## DATA FOR THIS EXERCISE
----

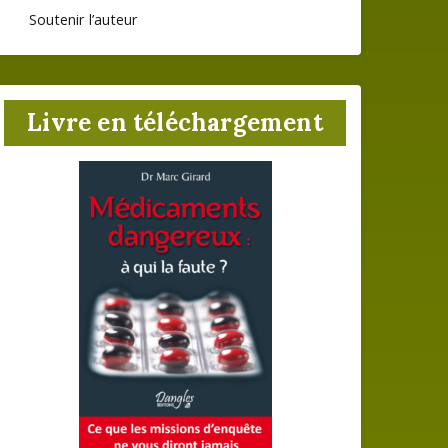
Soutenir l’auteur
Livre en téléchargement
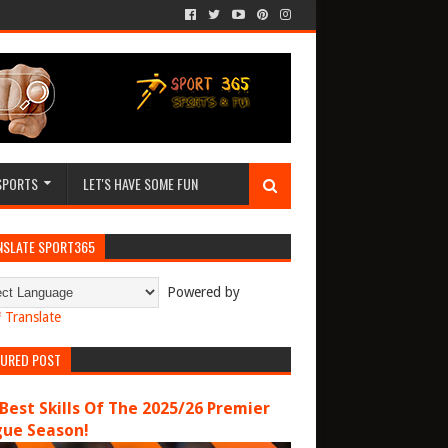
SPORTS
LET'S HAVE SOME FUN
NSLATE SPORT365
Powered by
Translate
TURED POST
Best Skills Of The 2025/26 Premier
gue Season!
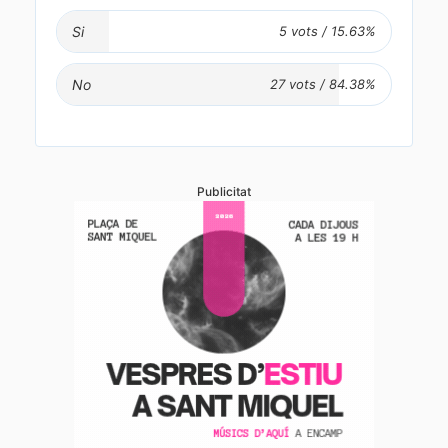
Si
No
Publicitat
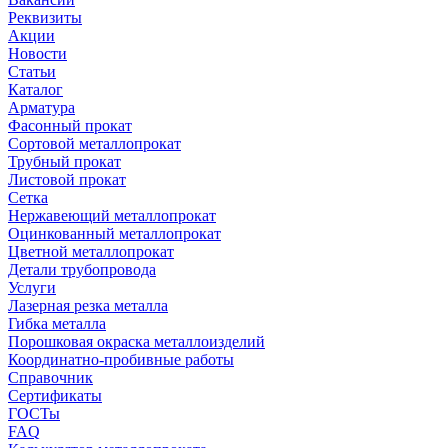
Реквизиты
Акции
Новости
Статьи
Каталог
Арматура
Фасонный прокат
Сортовой металлопрокат
Трубный прокат
Листовой прокат
Сетка
Нержавеющий металлопрокат
Оцинкованный металлопрокат
Цветной металлопрокат
Детали трубопровода
Услуги
Лазерная резка металла
Гибка металла
Порошковая окраска металлоизделий
Координатно-пробивные работы
Справочник
Сертификаты
ГОСТы
FAQ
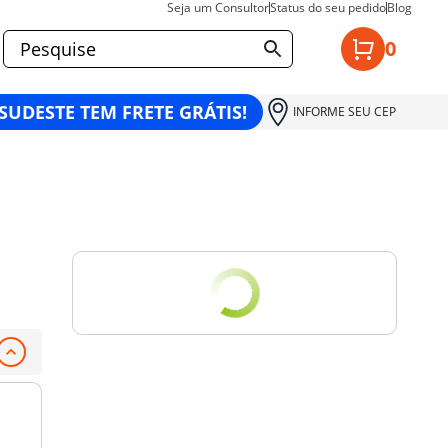
Seja um Consultor
Status do seu pedido
Blog
0
 SUDESTE TEM FRETE GRÁTIS!
INFORME SEU CEP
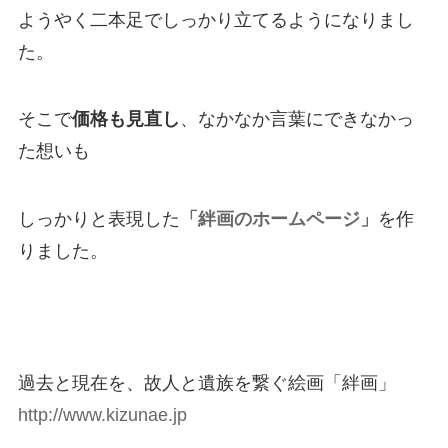
ようやく二本足でしっかり立てるようになりまし
た。
そこで
価格も見直し
、なかなか言葉にできなかっ
た想いも
しっかりと表現した
「絆画のホームページ」
を作
りました。
過去と現在を、故人と遺族を繋ぐ絵画「絆画」
http://www.kizunae.jp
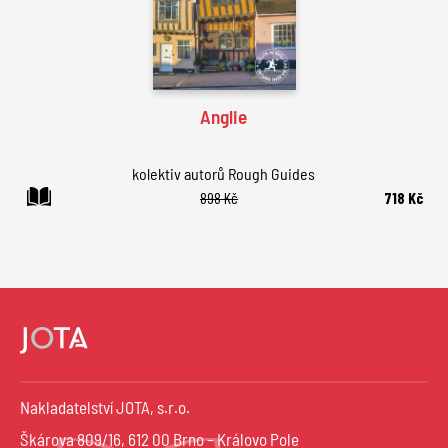
Anglie
kolektiv autorů Rough Guides
898 Kč
718 Kč
Nakladatelství JOTA, s.r.o.
Škárova 809/16, 612 00 Brno – Královo Pole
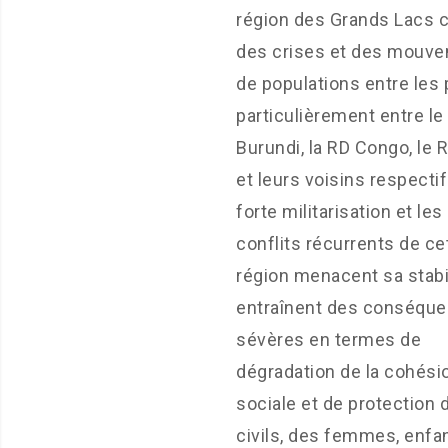
région des Grands Lacs c
des crises et des mouv
de populations entre les 
particulièrement entre le
Burundi, la RD Congo, le
et leurs voisins respectif
forte militarisation et les
conflits récurrents de ce
région menacent sa stabil
entraînent des conséqu
sévères en termes de
dégradation de la cohési
sociale et de protection 
civils, des femmes, enfan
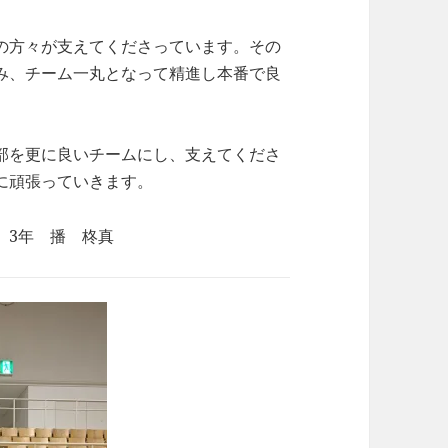
の方々が支えてくださっています。その
み、チーム一丸となって精進し本番で良
部を更に良いチームにし、支えてくださ
に頑張っていきます。
 3年 播 柊真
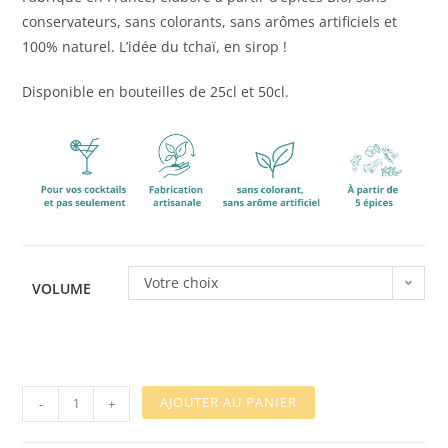
conservateurs, sans colorants, sans arômes artificiels et
100% naturel. L’idée du tchaï, en sirop !
Disponible en bouteilles de 25cl et 50cl.
Votre choix
VOLUME
AJOUTER AU PANIER
-
+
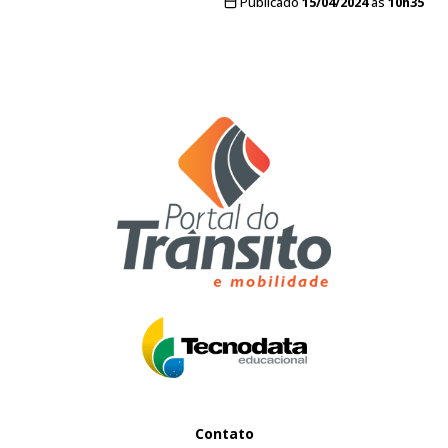
Publicado
15/04/2024
às
10h35
Contato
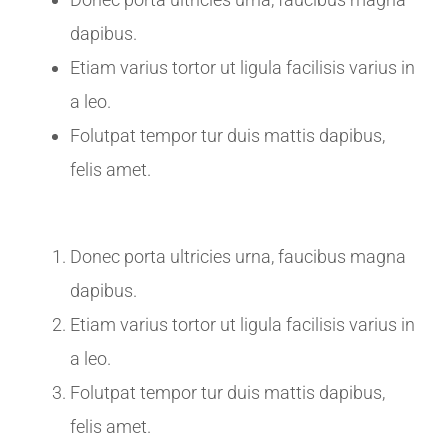
dapibus.
Etiam varius tortor ut ligula facilisis varius in
a leo.
Folutpat tempor tur duis mattis dapibus,
felis amet.
Donec porta ultricies urna, faucibus magna
dapibus.
Etiam varius tortor ut ligula facilisis varius in
a leo.
Folutpat tempor tur duis mattis dapibus,
felis amet.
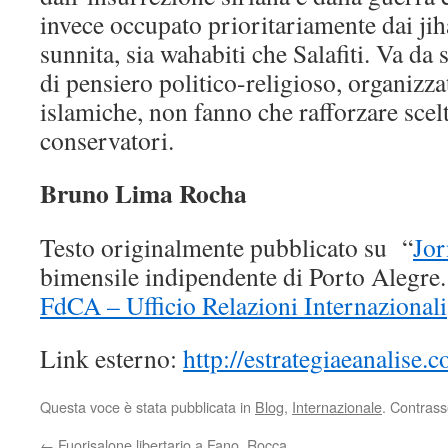
invece occupato prioritariamente dai jih
sunnita, sia wahabiti che Salafiti. Va da 
di pensiero politico-religioso, organizz
islamiche, non fanno che rafforzare sce
conservatori.
Bruno Lima Rocha
Testo originalmente pubblicato su “
Jor
bimensile indipendente di Porto Alegre.
FdCA – Ufficio Relazioni Internazionali
Link esterno:
http://estrategiaeanalise.
Questa voce è stata pubblicata in
Blog
,
Internazionale
. Contrass
←
Fuorisalone libertario a Fano, Rocca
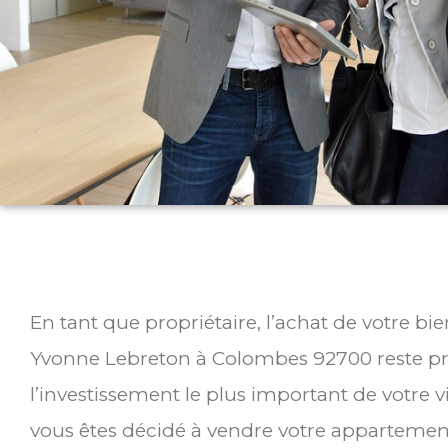
En tant que propriétaire, l’achat de votre b
Yvonne Lebreton à Colombes 92700 reste 
l’investissement le plus important de votre v
vous êtes décidé à vendre votre appartemen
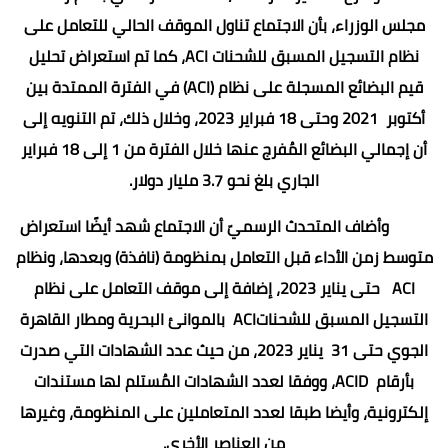
مجلس الوزراء، بأن الاجتماع تناول الموقف الحالي للتعامل على
نظام التسجيل المسبق للشحنات ACI، كما تم استعراض تحليل
قيم البضائع المسجلة على نظام (ACI) في الفترة الممتدة بين
أكتوبر 2021 وحتى 18 فبراير 2023، وخلال ذلك، تم التنويه إلى
أن إجمالي البضائع المُفرج عنها خلال الفترة من 1 إلى 18 فبراير
الجاري بلغ نحو 3.7 مليار دولار.
وأضاف المتحدث الرسميّ أن الاجتماع شهد أيضًا استعراض
متوسط زمن الأداء قبل التعامل بمنظومة (نافذة) وبعدها، ونظام
ACI حتى يناير 2023، إضافة إلى موقف التعامل على نظام
التسجيل المسبق للشحناتACI بالموانئ البحرية ومطار القاهرة
الجوي حتى 31 يناير 2023، من حيث عدد الشهادات التي صدرت
بأرقام ACID، ووفقا لعدد الشهادات المُستلم لها مستندات
إلكترونية، وأيضا طبقا لعدد المتعاملين على المنظومة، وغيرها
من العناصر الأخرى.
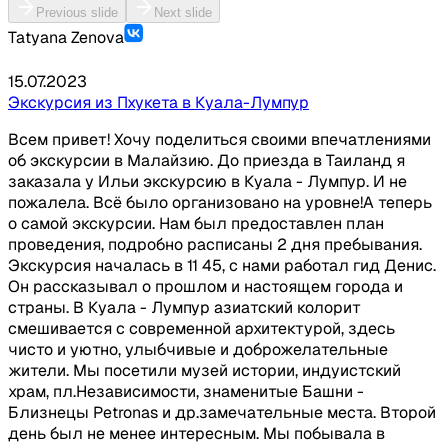
Previous slide
Next slide
Tatyana Zenova
15.07.2023
Экскурсия из Пхукета в Куала-Лумпур
Всем привет! Хочу поделиться своими впечатлениями
об экскурсии в Малайзию. До приезда в Таиланд я
заказала у Ильи экскурсию в Куала - Лумпур. И не
пожалела. Всё было организовано на уровне!А теперь
о самой экскурсии. Нам был предоставлен план
проведения, подробно расписаны 2 дня пребывания.
Экскурсия началась в 11 45, с нами работал гид Денис.
Он рассказывал о прошлом и настоящем города и
страны. В Куала - Лумпур азиатский колорит
смешивается с современной архитектурой, здесь
чисто и уютно, улыбчивые и доброжелательные
жители. Мы посетили музей истории, индуистский
храм, пл.Независимости, знаменитые Башни -
Близнецы Petronas и др.замечательные места. Второй
день был не менее интересным. Мы побывала в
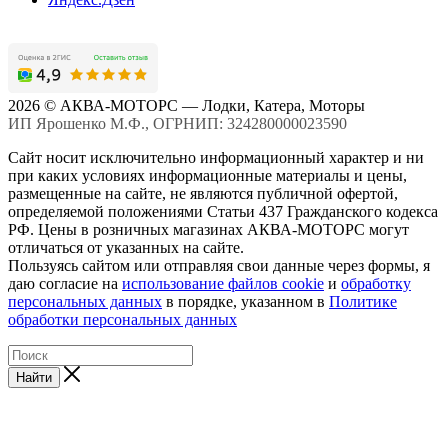
2026 © АКВА-МОТОРС — Лодки, Катера, Моторы
ИП Ярошенко М.Ф., ОГРНИП: 324280000023590
Сайт носит исключительно информационный характер и ни
при каких условиях информационные материалы и цены,
размещенные на сайте, не являются публичной офертой,
определяемой положениями Статьи 437 Гражданского кодекса
РФ. Цены в розничных магазинах АКВА-МОТОРС могут
отличаться от указанных на сайте.
Пользуясь сайтом или отправляя свои данные через формы, я
даю согласие на
использование файлов cookie
и
обработку
персональных данных
в порядке, указанном в
Политике
обработки персональных данных
Найти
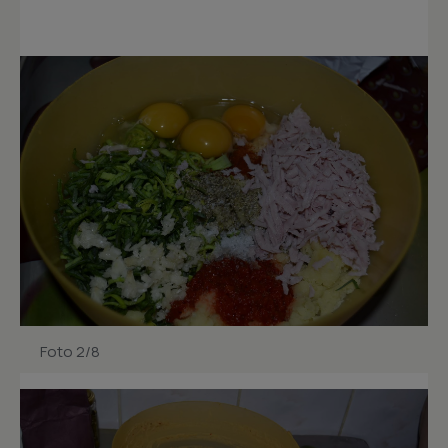
Foto 2/8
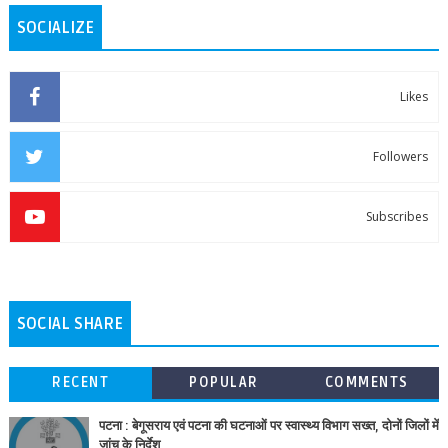
SOCIALIZE
Likes
Followers
Subscribes
SOCIAL SHARE
RECENT
POPULAR
COMMENTS
पटना : बेगूसराय एवं पटना की घटनाओं पर स्वास्थ्य विभाग सख्त, दोनों जिलों में
जांच के निर्देश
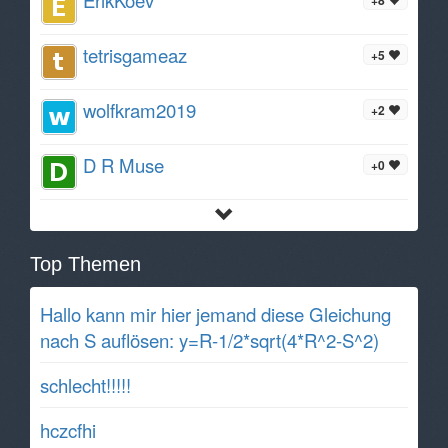
tetrisgameaz
+5
wolfkram2019
+2
D R Muse
+0
Top Themen
Hallo kann mir hier jemand diese Gleichung
nach S auflösen: y=R-1/2*sqrt(4*R^2-S^2)
schlecht!!!!!
hczcfhi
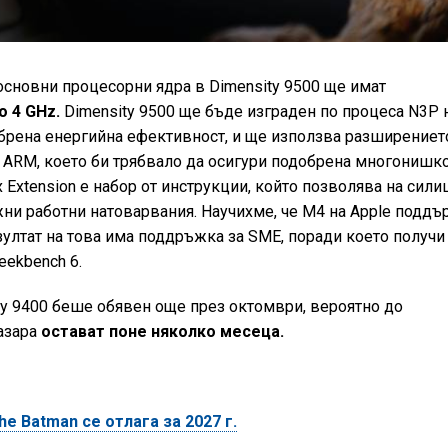
основни процесорни ядра в Dimensity 9500 ще имат
 4 GHz.
Dimensity 9500 ще бъде изграден по процеса N3P 
брена енергийна ефективност, и ще използва разширениет
 на ARM, което би трябвало да осигури подобрена многонишк
x Extension е набор от инструкции, който позволява на сили
ни работни натоварвания. Научихме, че M4 на Apple поддъ
зултат на това има поддръжка за SME, поради което получи
eekbench 6.
ity 9400 беше обявен още през октомври, вероятно до
азара
остават поне няколко месеца.
 Batman се отлага за 2027 г.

----

## EXERCISE DETAILS
Above are the records; report how many of their lines hold the string "металла", with no other words.

## SOLUTION
2